WORK TO BE COMPLETED:
The output should match, line for line, the records from the line containing "Unexpected Benefits of Going Long" through the line containing "Characterized by sleek, clean", with every picture left out.

[Dataset entries]
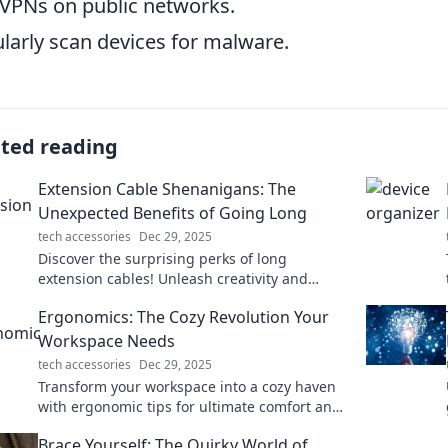
VPNs on public networks.
larly scan devices for malware.
ated reading
Extension Cable Shenanigans: The
Unexpected Benefits of Going Long
tech accessories
Dec 29, 2025
Discover the surprising perks of long
extension cables! Unleash creativity and
convenience while banishing those pesky
Ergonomics: The Cozy Revolution Your
dead zones.
Workspace Needs
tech accessories
Dec 29, 2025
Transform your workspace into a cozy haven
with ergonomic tips for ultimate comfort and
productivity. Join the cozy revolution today!
Brace Yourself: The Quirky World of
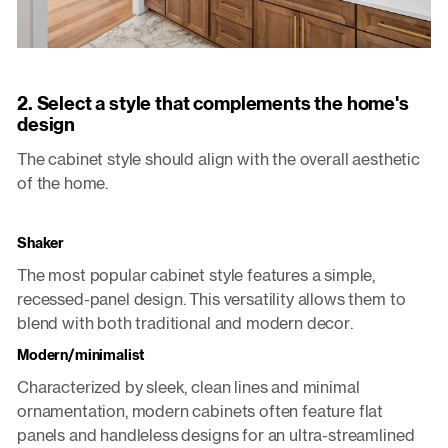
2. Select a style that complements the home's
design
The cabinet style should align with the overall aesthetic
of the home.
Shaker
The most popular cabinet style features a simple,
recessed-panel design. This versatility allows them to
blend with both traditional and modern decor.
Modern/minimalist
Characterized by sleek, clean lines and minimal
ornamentation, modern cabinets often feature flat
panels and handleless designs for an ultra-streamlined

SOLUTION FOR THIS PROBLEM:
Unexpected Benefits of Going Long
tech accessories
Dec 29, 2025
Discover the surprising perks of long
extension cables! Unleash creativity and
convenience while banishing those pesky
Ergonomics: The Cozy Revolution Your
dead zones.
Workspace Needs
tech accessories
Dec 29, 2025
Transform your workspace into a cozy haven
with ergonomic tips for ultimate comfort and
productivity. Join the cozy revolution today!
Brace Yourself: The Quirky World of
2. Select a style that complements the home's
design
The cabinet style should align with the overall aesthetic
of the home.
Shaker
The most popular cabinet style features a simple,
recessed-panel design. This versatility allows them to
blend with both traditional and modern decor.
Modern/minimalist
Characterized by sleek, clean lines and minimal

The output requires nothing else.